Ein besondere Betrieb, der sich um bedürftige Pferde kümmert ist die Pferdeklappe in Schleswig-Holstein
Darüber hinaus gibt es Reiterhöfe für spezielle Bedürfnisse. Auf einem Reiterhof für Allergie- und Asthmapferde leben Tiere mit COPD und Heustauballergie. Sie profitieren von einer speziellen Fütterung mit angefeuchtetem oder bedampftem Heu oder Silage.
Auch die Einstreu ist extra Staub arm. Einstellplätze für Rehepferde mit besonderen Fütterungsansprüchen ergänzen das Angebot. Bei Pferden und Ponys mit Hufrehe ist der Weidegang stark eingeschränkt. Sie erhalten Weidegras mit einem geringen Anteil an Fruktane.
Oftmals bieten verschieden Formen der Reiterhöfe Allergikerplätze in ihrem Pensionsbetrieb an und sind nicht ausschließlich auf die Haltung von Allergikerpferden spezialisiert.
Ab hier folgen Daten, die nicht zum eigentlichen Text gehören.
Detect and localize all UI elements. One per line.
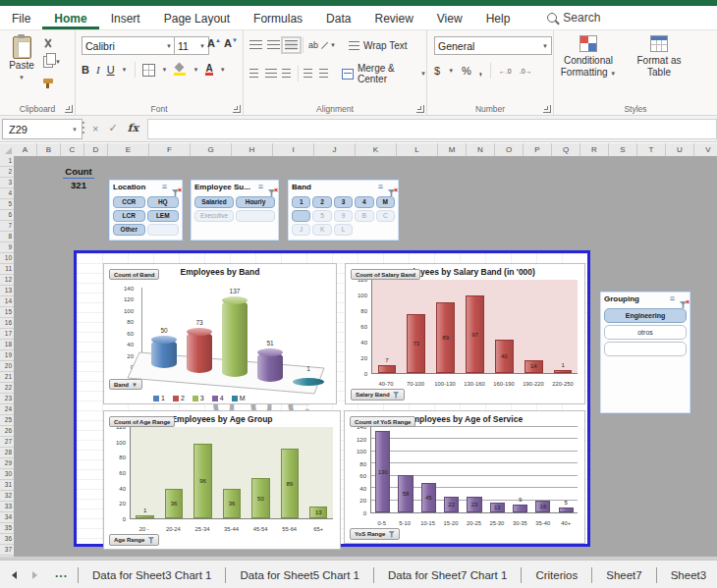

Die Ansprüche der Pferdeliebhaber sind so grundverschieden wie die Reiterhöfe. Viele der Reiterhöfe sind auf bestimmte Reitweisen spezialisiert oder bieten eine besondere Haltungsform. Es gibt Westernställe, Turnierställe für Englischreiter sowie ein Angebot für Freizeitreiter. Zahlreiche Reiterhöfe vereinen aber auch verschiedene Sparten unter einem Dach.
So ist zum Beispiel in vielen konventionellen Vereinsställen die Teilnahme am Therapeutischen Reiten möglich oder es finden regelmäßig Horsemanship-Lehrgänge oder Trainingseinheiten durch externes Personal statt.
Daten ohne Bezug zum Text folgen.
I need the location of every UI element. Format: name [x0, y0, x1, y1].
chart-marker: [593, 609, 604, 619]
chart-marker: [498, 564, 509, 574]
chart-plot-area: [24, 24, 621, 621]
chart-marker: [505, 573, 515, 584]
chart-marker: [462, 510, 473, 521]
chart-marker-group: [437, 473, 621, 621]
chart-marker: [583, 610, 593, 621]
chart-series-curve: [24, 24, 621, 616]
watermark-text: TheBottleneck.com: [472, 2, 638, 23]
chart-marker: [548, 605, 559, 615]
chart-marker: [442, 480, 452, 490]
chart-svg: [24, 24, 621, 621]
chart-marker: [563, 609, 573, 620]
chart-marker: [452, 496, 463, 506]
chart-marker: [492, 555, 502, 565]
Oft pachten Reitlehrer, Bereiter und Reittherapeuten mehrere Boxen oder auch einen Stalltrakt und sind so mit ihrem Angebot vor Ort präsent. Viele Reiterhöfe profitieren von diesen Dienstleistungen und erweitern so ihr Portfolio. Es gibt Turnierställe mit konventioneller Einzelhaltung in vorzugsweisen Paddockboxen oder besonders artgerechter Herdenhaltung in modernen Aktivställen mit automatisierter Fütterung sowie Reitvereine und Privatställe, die gleichzeitig als Wanderreitstation einzelne Gastboxen oder Urlaubsplätze bieten.
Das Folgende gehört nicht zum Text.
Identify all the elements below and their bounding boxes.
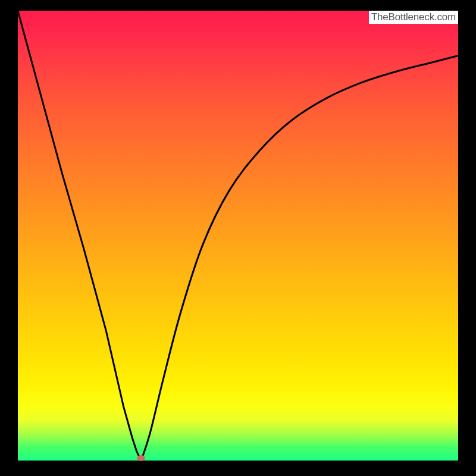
minimum-marker xyxy=(137,455,145,461)
bottleneck-curve-path xyxy=(18,11,458,461)
chart-frame: TheBottleneck.com xyxy=(0,0,476,476)
bottleneck-curve-svg xyxy=(18,11,458,461)
plot-area: TheBottleneck.com xyxy=(18,11,458,461)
Kurzum, die Übergänge zwischen den einzelnen Betriebsformen sind oft fließend. Bei der Suche nach einem passenden Reiterhof ist Intuition gefragt. Es lohnt sich, mehrere Stunden oder Tage in dem Stall zu verbringen, um ein Gefühl für das Ambiente zu entwickeln. Am besten lässt man alles ruhig auf sich wirken und besucht den Reiterhof bei Bedarf mehrmals. Neben dem Dienstleistungsangebot und der Ausstattung ist ein angenehmes Betriebsklima wichtig.